Written by
Heikki Orsila.
Version 0: 2009-11-02
Version 1: 2009-11-09
Thoughts on distributed version control and git
Contents
- Introduction
- Normal day at work
- Developer branches, repositories and merging
- Managing commits (the politics)
- Branching and merging is inherent to all development
- Transition from SVN to git
- git features
- Conclusions
- Links
- Author
I will try to document some of my thoughts on distributed
version control and how we use git
at
TUT's Department of Computer Systems.
git is a
distributed version control system
designed and implemented by Linus Torvalds and many others.
I became interested in distributed version control after I saw
Linus Torvalds' tech talk at Google. Torvalds' attitute was
rather politically incorrect, which may have caused some people to
dismiss his ideas about version control systems.

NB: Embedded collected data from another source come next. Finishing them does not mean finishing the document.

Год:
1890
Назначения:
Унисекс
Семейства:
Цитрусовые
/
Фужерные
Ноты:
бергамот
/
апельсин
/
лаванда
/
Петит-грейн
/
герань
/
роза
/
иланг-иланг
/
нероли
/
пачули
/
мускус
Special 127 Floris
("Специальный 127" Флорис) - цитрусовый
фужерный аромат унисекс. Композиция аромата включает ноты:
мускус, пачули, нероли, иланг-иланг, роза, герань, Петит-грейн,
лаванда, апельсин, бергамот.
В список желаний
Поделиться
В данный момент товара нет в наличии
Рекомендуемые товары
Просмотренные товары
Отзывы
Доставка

Having tried distributed version control for two years, I now feel
that Torvalds was right.
I start my day at work by looking at what other people have done.

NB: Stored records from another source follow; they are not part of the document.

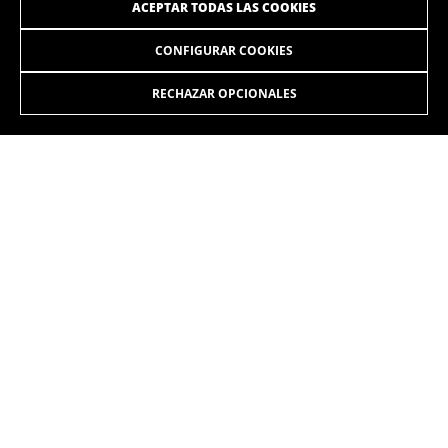
ACEPTAR TODAS LAS COOKIES
CONFIGURAR COOKIES
RECHAZAR OPCIONALES
ÚNETE A NUESTRA NEWSLETTER
INSTAGRAM
FACEBOOK
LINKEDIN
YOUTUBE
ES
/ES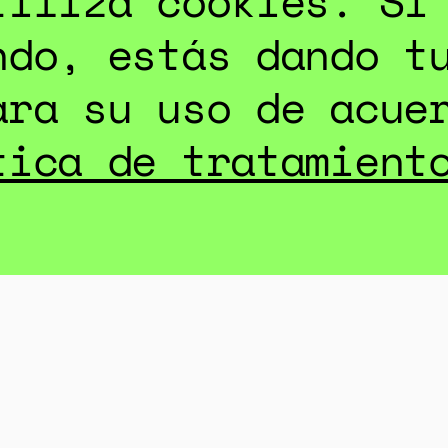
tiliza cookies. Si
ndo, estás dando t
ara su uso de acue
tica de tratamient
COMPARTIR:
.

I do this by looking at a metro track chart displayed by the gitk,
a tool that comes with git. I simply issue two commands:
$ git remote update
$ gitk --all
gitk usually gives me a picture something like this:
Each row in the chart represents a commit. Commit identifies a particular
state in the project. Time advances upward, the past is downward.
Merge is a commit where two states of a project are
fused together, that is, two or more metro tracks are joined together.
Branching point is a commit after which the project splits into two or more
separate commit lines. In above figure, the first row is a merge commit,
and the fourth row is a branching point.
A commit in git contains important meta data:
comment on the change,
author of the change,
committer of the change (not necessarily the same person!).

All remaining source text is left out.